Over in the cleanup zone, a local admiral contacted me for news, and I had good news for him.
“Because of the merger of the Finsternis Double, the feather-gem-jellies are taking refuge in the large nebula, facing away from all the inhabited systems of this region. It is highly unlikely that they will be coming in this direction for another ten thousand years or so.”
I passed across the data my fleet had compiled, and the local admiral smiled.
“Thank you all,” he said in his rustling voice. “We believe you now, that it was a crazy man you did not know should not have such power. We know you all, now., and soon, if you continue to do well, we will see each other, face to face.”
And from that day, the local civilizations opened full communication with the consortium my fleet served, and we were able to agree upon a joint cleanup effort. The professional fleet largely withdrew from that area when this was done, since readings from our probes and buoys showed that the feather-gem-jellies were hunkering down, not to move again from safe positions until after the Finsternis Double completed its transition.

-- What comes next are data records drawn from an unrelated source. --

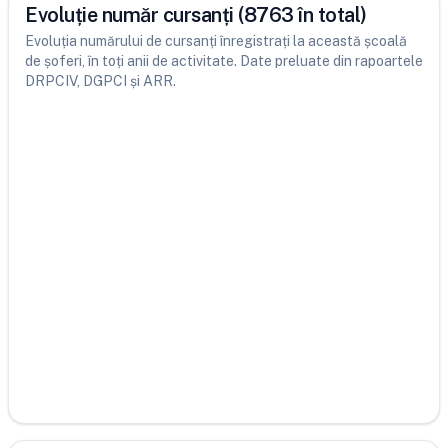
Evoluție număr cursanți (8763 în total)
Evoluția numărului de cursanți înregistrați la această școală
de șoferi, în toți anii de activitate. Date preluate din rapoartele
DRPCIV, DGPCI și ARR.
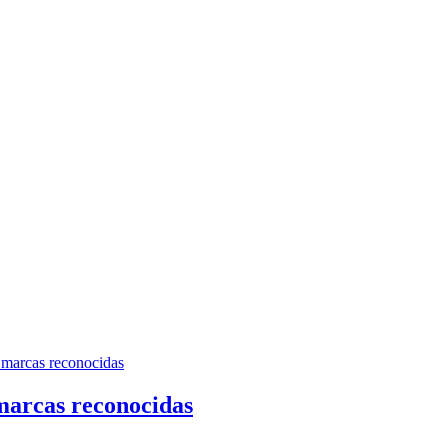
 marcas reconocidas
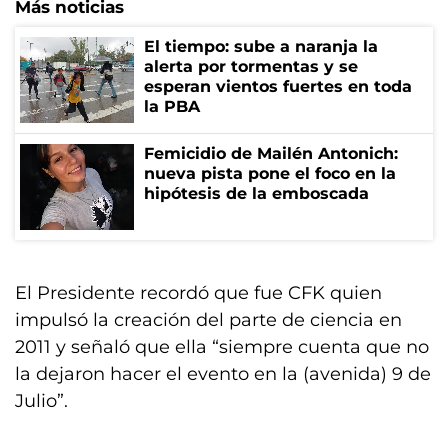
Más noticias
El tiempo: sube a naranja la
alerta por tormentas y se
esperan vientos fuertes en toda
la PBA
Femicidio de Mailén Antonich:
nueva pista pone el foco en la
hipótesis de la emboscada
El Presidente recordó que fue CFK quien
impulsó la creación del parte de ciencia en
2011 y señaló que ella “siempre cuenta que no
la dejaron hacer el evento en la (avenida) 9 de
Julio”.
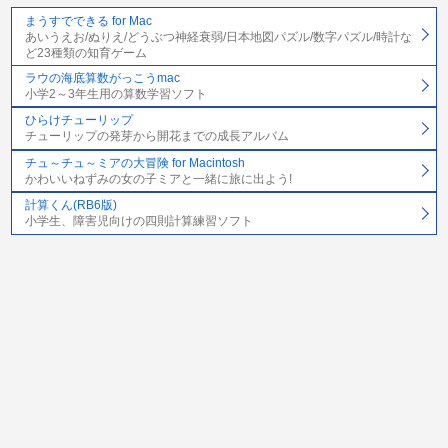
まうすでできる for Mac
あいうえお/ぬりえ/どうぶつ神経衰弱/日本地図パズル/数字パズル/時計な
ど23種類の知育ゲーム
ラウの海底算数がっこうmac
小学2～3年生用の算数学習ソフト
ひらけチューリップ
チューリップの発芽から開花までの成長アルバム
チュ～チュ～ミアの大冒険 for Macintosh
かわいいねずみの女の子ミアと一緒に旅に出よう!
計算くん(RB6版)
小学生、障害児向けの四則計算練習ソフト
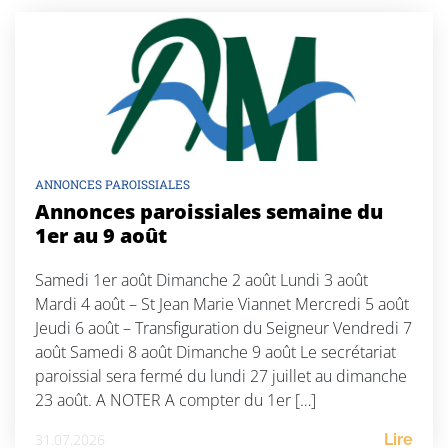
ANNONCES PAROISSIALES
Annonces paroissiales semaine du
1er au 9 août
Samedi 1er août Dimanche 2 août Lundi 3 août
Mardi 4 août – St Jean Marie Viannet Mercredi 5 août
Jeudi 6 août – Transfiguration du Seigneur Vendredi 7
août Samedi 8 août Dimanche 9 août Le secrétariat
paroissial sera fermé du lundi 27 juillet au dimanche
23 août. A NOTER A compter du 1er […]
31.07.2026
Lire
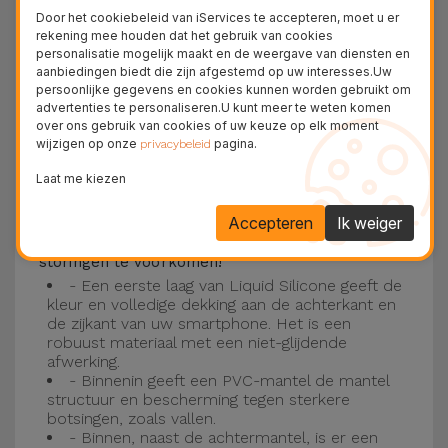
Deze laag is compatibel met de modellen
iPhone
Door het cookiebeleid van iServices te accepteren, moet u er
15
, 14, 13, 12 onder meer en het nieuwste model
rekening mee houden dat het gebruik van cookies
personalisatie mogelijk maakt en de weergave van diensten en
van de Apple, de
iPhone 16
en
iPhone 17
.
aanbiedingen biedt die zijn afgestemd op uw interesses.Uw
persoonlijke gegevens en cookies kunnen worden gebruikt om
Drie-laagse bescherming met de
advertenties te personaliseren.U kunt meer te weten komen
over ons gebruik van cookies of uw keuze op elk moment
siliconen kappen
wijzigen op onze
pagina.
privacybeleid
Onze iPhone siliconen hoesjes hebben een
Laat me kiezen
robuuste, kwalitatieve constructie met een
Accepteren
Ik weiger
drielaagse constructie om ongelukken en
storingen te voorkomen!
- Een eerste laag van Liquid Silicone geeft de
kleur en volledige dekking aan de achterkant en
de zijkant van uw smartphone. Het is een
robuust materiaal met een niet-glijdende
afwerking.
- Binnenin geeft een PVC-mantel de mantel
structuur en bescherming tegen sterkere
botsingen, zoals vallen.
- Binnen, naast de achtermantel, is er een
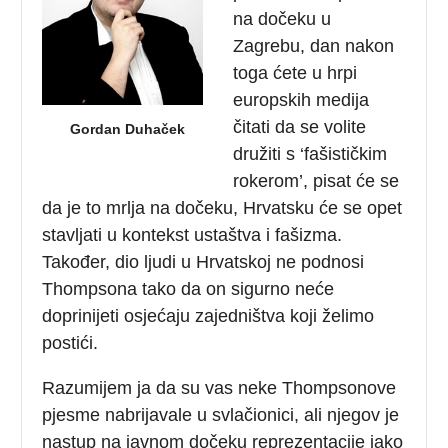
na dočeku u
Zagrebu, dan nakon
toga ćete u hrpi
europskih medija
čitati da se volite
Gordan Duhaček
družiti s ‘fašističkim
rokerom’, pisat će se
da je to mrlja na dočeku, Hrvatsku će se opet
stavljati u kontekst ustaštva i fašizma.
Također, dio ljudi u Hrvatskoj ne podnosi
Thompsona tako da on sigurno neće
doprinijeti osjećaju zajedništva koji želimo
postići.
Razumijem ja da su vas neke Thompsonove
pjesme nabrijavale u svlačionici, ali njegov je
nastup na javnom dočeku reprezentacije jako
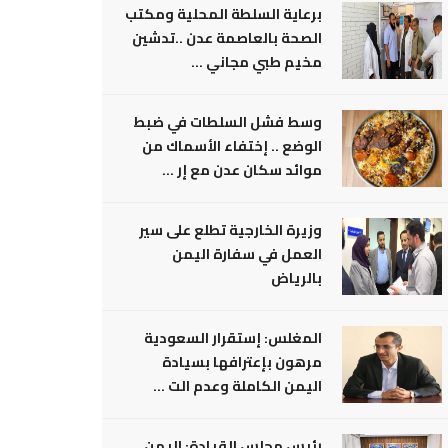
برعاية السلطة المحلية ومكتب
الصحة بالعاصمة عدن ..تدشين
مخيم طبي مجاني ...
وسط فشل السلطات في ضبط
الوضع .. إختفاء الأسماك من
موائد سكان عدن مع إر ...
وزيرة الخارجية تطلع على سير
العمل في سفارة اليمن
بالرياض
المغلس: إستقرار السعودية
مرهون بإعترافها بسيادة
اليمن الكاملة وعدم الت ...
رئيس مجلس القيادة: اليمن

“That would have been a perfect job for our newest captain – staying behind to watch stuff happen, since she's really good at that,” one jealous captain said to another as we were all heading out of the last debriefing.
“Yeah, but, she's got Banneker on board, so that can never happen – he has to be at the leading edge of everything!”
I smiled as I returned to the bridge of the Amanirenas, and saw my uncle standing in his new favorite place on the ship, mentoring Cmdr. Allemande. What a blessing it was!
Still, my husband cautioned me yet again when we spoke that night.
“Remember, Khadijah, men are different. I know you documented what you are hearing and are sending it up the line to Admirals Modell and Triefield.”
“Of course,” I said.
“Remember: an evil man will have no problem going to hell if he thinks he can take you with him,” Rufus said to me. “You know I'm praying with you, daily and almost hourly, and I wish I could be there with you, but, fleet life for both of us in different fleets. The only way I can protect you is by telling you the strict truth. Watch your back, Khadijah. Humans are humans no matter what uniform they wear, and resentful men will find a way.”
“I hear you loud and clear, Rufus,” I said. “I'm watching, and praying, and if I have to fight, I'm ready.”